The Rep system is bollox for sure, I haven't been here long, but can remember if you had 1 sheriff badge it was considered as massive reppage lol.. I think Hacks had like 4 or 5 at one point was light years beyond everyone else.

There's stiil loads of guys here that know their stuff, whether it be training/diet/AAS etc and still help folk out on a daily basis. I doubt they give two fcuks about rep points tbh, even though some of them are in the top reps.

The Mods put in allot of their free time to keep the board on track too, as well as sharing their expertise on certain subjects. Some are cnuts though.. You's know who you are.. :whistling: :laugh: :lol:

The place is a business at the end of the day though, as Ba Baracuss mentioned in a previous post. Only got to look at the sh1t in the google ads at the top of the page to see the Admins intentions.

But don't hold that against him, everyone has the right to make a living, although it does make the site look a bit cheap IMO.


----------



## Five-O (May 21, 2006)

Captain Hero said:


> Would a bum cheer you up Jimmy?
> 
> On a serious note I do agree that the vast majority of posts and threads turn to crap. Lost Soul, Tall, Chef X, Paul Booth, Raikey, and a number of good posters rarely frequent the forum or post anymore.


LoL...Cap, how ya doin fella? Good I hope :beer:


----------



## hackskii (Jul 27, 2003)

tel3563 said:


> They were all knowledgable and I loved picking there brains, but now they are
> 
> gone.


 :whistling:

As water seeks its own level, so does this board.

Meaning, no one person shapes the board or makes the direction, it just does this itself.

Successful boards are ones with personality, and information.

This board has it and is growing.

Most of the knowledge people know where to go and to whom to find it, it isn't rocket science.

If you stick around long enough and ask questions you will find answers and come to a conclusion or a direction.

One thing this board does not have, or has very little of is flames.

Sure there might be some miss-understandings but all in all this happens everywhere with everyone, even at work and home.

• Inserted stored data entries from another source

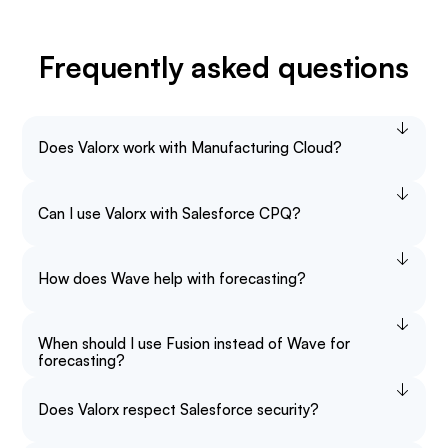
Frequently asked questions
Does Valorx work with Manufacturing Cloud?
Can I use Valorx with Salesforce CPQ?
How does Wave help with forecasting?
When should I use Fusion instead of Wave for
forecasting?
Does Valorx respect Salesforce security?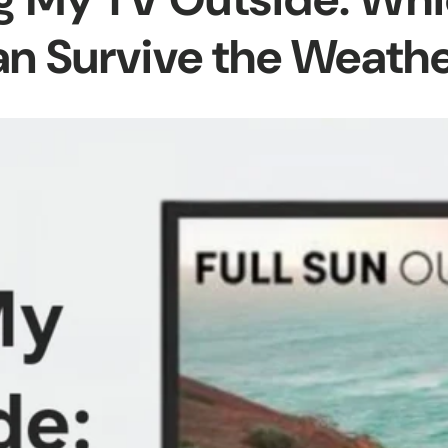
n Survive the Weath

This is a big board and it moves in the direction it moves in.

Reps?

Hell they took a dive more than a year ago, but everyone knows this, and I doubt anyone goes to the top poster or reps for information solely by that determination.

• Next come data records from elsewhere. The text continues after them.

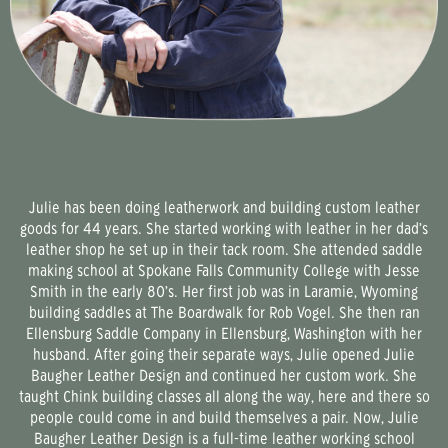
Julie has been doing leatherwork and building custom leather
goods for 44 years. She started working with leather in her dad’s
leather shop he set up in their tack room. She attended saddle
making school at Spokane Falls Community College with Jesse
Smith in the early 80’s. Her first job was in Laramie, Wyoming
building saddles at The Boardwalk for Rob Vogel. She then ran
Ellensburg Saddle Company in Ellensburg, Washington with her
husband. After going their separate ways, Julie opened Julie
Baugher Leather Design and continued her custom work. She
taught Chink building classes all along the way, here and there so
people could come in and build themselves a pair. Now, Julie
Baugher Leather Design is a full-time leather working school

I love to help others, it keeps things fresh in my mind and also I enjoy helping.

Iron sharpens iron like one man sharpens another.

This board is much like life is.

But in life, you go with the flow, you can't stop the wheels of progress, they will just run you over.

Think of it like a flowing river, you can't fight the current, it will take you no matter what you want to do, in the end, you end up at the end.

People come, people go, only a few stay in the long run anyway.

My problem is not with the board, my problem is me spending too much time on the board.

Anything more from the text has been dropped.